Philliph, que ya no.

¿El qué no...es...?

—Philliph, que ya no te quiero. Ya...no.

Ya no.

A partir de esas ocho palabras dejé de sentirme ser humano. Me escapé de mi propio cuerpo, con las emociones y cualquier proceso cognitivo congeladas, con una inevitable sensación de vértigo y de sequedad en la boca. Te vi llorar y morderte el labio inferior—puede que ciertamente culpable—recoger la gran mayoría de tus cosas con demasiada rapidez y observarme, con unos ojos ya sin rastro de brillo. Observar lo que sea que quedaba en pie de mí, petrificado, para finalmente marcharte, con un portazo que hizo retumbar todo el apartamento y que provocó un terremoto en mí.

No reaccioné, no hablé, no pude hacerlo. No supe sentir.
No supe cómo dejar de existir.

Hubo un momento en El Haberno, en el que parada en la puerta pareció que estuviste a punto de regresarte, arrepentida y confusa hacia mis brazos y deseosa de llenarme la cara de besos. Necesitaba que me dijeses que todo esto había sido una confusión, un error, el mayor error de nuestra vida, pero, pareció ser que de tanto ocultarme la verdad con mentiras no pudiste hacer más que dejarme ahí, cual soldado abatido. Muerto de amor.

Amor mío ¿Por qué me odias tanto?

Dos meses y una semana han pasado y todavía no he sabido volver a organizar las piezas de mi ser ¿Acaso te llevaste algunas tú, ladrona? Seguro que sí. He de decir que te encuentro todos los domingos noche en el fondo de la botella de aquel whisky que tanto odiabas. Sabe y entra como tú: dulce y ardiente.

Natacha, echo de menos el tacto de tus dedos sobre mi espalda, a tu presencia en mi cama y en la ducha. Tu cepillo de dientes amarillo apoyado sobre el mío y el sabor a café con leche por la mañana. Hoy te echo de menos más que de costumbre, por eso te escribo esta carta.

Creo que me debes respuestas y quizás alguna que otra noche de insomnio. Te he visto por las calles de Madrid, arreglada y guapa, como siempre.
El jueves pasado te divisé en el pub más cercano al nuestro, ese al que no entrarías ni aunque te volvieses loca, repleto de luces de neón y abarrotado de adolescentes. Te he encontrado con la felicidad dibujada de nuevo en la mirada. Me gustaría saber qué te da él que yo no pueda haberte dado. Yo no soy pelirrojo ni se hacer trucos de magia con cartas de póker, pero creía que podía hacerte la mujer más felíz del mundo desde el día en el que nos conocimos. Aunque, una vez más: me equivocaba.

¿Qué hice para no merecerte?

Ahora la vida ya no es alegría ni felicidad, ahora es muerte rebosante de rutina. Solo existo porque mi corazón así lo desea, aunque en mi mente yo ya me haya ido.
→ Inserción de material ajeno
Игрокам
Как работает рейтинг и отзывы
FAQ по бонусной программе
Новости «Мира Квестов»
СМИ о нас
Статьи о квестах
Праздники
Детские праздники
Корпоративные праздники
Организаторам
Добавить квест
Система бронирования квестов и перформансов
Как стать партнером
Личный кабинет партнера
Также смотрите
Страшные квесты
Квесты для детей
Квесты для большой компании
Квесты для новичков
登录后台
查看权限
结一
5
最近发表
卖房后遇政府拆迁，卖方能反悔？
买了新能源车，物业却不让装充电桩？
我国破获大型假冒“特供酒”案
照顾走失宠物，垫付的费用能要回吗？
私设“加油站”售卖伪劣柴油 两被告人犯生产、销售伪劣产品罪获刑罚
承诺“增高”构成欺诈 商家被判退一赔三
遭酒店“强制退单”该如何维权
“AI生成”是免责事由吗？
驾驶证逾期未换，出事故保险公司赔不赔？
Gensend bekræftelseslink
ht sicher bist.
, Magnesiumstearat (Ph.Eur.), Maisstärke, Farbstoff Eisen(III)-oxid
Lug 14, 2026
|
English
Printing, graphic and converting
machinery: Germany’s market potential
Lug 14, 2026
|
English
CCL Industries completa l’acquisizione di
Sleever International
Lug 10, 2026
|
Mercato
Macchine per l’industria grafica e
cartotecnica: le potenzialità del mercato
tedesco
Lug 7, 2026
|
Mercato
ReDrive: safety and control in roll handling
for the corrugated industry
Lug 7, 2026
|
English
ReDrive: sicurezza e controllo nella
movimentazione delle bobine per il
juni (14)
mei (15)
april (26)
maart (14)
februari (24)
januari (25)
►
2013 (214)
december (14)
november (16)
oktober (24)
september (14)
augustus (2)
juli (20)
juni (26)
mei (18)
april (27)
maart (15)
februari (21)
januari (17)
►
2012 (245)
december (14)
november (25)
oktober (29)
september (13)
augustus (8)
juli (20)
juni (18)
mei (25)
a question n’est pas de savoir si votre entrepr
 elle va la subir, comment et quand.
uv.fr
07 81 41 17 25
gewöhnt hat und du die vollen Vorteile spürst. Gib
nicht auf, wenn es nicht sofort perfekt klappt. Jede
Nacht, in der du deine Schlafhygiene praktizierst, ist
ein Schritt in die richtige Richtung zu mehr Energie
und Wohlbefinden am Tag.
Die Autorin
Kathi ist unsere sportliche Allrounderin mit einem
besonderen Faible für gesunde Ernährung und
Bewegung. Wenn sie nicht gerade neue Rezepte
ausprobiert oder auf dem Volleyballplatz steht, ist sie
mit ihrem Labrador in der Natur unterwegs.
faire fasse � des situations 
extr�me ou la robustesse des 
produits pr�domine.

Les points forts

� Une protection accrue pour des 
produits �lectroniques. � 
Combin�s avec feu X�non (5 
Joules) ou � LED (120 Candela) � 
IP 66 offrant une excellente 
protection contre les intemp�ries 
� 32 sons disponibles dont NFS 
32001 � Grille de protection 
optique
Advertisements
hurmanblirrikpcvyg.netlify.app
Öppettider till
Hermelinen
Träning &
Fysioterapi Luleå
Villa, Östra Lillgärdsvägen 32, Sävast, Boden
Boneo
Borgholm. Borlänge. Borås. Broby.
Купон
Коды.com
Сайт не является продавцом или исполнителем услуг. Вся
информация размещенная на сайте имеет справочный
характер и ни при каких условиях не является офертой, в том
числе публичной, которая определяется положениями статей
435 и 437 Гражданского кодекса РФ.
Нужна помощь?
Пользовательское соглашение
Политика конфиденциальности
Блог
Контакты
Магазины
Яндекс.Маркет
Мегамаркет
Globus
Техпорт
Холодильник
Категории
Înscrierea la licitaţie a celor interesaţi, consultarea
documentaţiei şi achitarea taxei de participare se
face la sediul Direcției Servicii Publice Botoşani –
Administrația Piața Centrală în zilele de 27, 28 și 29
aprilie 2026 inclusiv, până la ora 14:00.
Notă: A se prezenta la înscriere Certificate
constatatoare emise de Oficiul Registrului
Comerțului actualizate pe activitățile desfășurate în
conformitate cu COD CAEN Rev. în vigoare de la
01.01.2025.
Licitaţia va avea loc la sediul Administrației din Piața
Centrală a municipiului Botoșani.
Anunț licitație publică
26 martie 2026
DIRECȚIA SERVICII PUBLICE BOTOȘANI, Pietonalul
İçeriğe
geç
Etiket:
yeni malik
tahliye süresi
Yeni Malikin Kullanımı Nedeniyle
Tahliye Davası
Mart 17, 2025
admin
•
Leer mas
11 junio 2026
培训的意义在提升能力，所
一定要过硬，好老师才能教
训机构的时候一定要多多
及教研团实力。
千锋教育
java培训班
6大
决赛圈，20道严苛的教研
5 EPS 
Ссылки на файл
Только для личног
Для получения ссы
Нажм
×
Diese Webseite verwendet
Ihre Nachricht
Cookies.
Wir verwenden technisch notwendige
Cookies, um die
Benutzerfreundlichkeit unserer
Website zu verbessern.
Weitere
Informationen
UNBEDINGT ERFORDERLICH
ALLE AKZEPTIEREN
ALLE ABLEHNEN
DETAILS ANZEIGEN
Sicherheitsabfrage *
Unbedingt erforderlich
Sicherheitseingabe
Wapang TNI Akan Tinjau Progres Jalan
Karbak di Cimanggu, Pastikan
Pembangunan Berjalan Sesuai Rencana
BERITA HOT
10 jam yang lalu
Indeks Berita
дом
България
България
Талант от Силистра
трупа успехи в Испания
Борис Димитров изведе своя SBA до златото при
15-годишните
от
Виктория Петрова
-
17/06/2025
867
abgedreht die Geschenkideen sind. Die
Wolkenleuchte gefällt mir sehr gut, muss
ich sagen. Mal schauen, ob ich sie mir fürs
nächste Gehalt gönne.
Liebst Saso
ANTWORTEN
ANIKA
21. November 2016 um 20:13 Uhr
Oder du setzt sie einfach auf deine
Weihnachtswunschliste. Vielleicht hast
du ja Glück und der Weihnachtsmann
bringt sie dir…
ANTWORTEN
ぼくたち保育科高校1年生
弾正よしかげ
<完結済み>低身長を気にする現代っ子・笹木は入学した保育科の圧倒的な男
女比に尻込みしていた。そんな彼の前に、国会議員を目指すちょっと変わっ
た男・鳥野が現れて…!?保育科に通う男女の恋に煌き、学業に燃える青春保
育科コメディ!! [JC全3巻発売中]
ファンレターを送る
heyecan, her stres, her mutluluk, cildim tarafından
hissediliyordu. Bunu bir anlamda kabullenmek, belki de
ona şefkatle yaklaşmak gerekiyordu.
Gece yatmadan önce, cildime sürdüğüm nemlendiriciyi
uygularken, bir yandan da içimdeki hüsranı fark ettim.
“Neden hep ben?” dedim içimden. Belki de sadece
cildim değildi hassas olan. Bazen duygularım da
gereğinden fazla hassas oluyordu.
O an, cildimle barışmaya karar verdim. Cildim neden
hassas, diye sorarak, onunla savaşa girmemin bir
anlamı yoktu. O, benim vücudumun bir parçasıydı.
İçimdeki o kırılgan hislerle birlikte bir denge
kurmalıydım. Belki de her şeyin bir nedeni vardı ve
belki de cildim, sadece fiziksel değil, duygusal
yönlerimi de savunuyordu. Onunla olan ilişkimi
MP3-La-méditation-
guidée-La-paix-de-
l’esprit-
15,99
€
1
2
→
Pero supongo que ya no importa; a estas alturas tiene que darme igual.
Únicamente es una fría noche de comienzos de septiembre, en un hotel asquerosamente caro recordando tu fantasma, en la que estoy terminando de arreglarme para una detallada conferencia sobre el cambio climático en Callao. Siempre estuviste ahí para admirar cómo me explicaba delante de toda esa gente, sonriente e ilusionada. Esta noche lo haré Natacha, esta noche lo haré.

Abandoné la pluma en la mesa de cristal, encima del papel ya casi de color azul y me levanté del sillón, pesado.

«Esta noche triunfaré sin tí» susurré mientras me ataba los cordones con un doble nudo.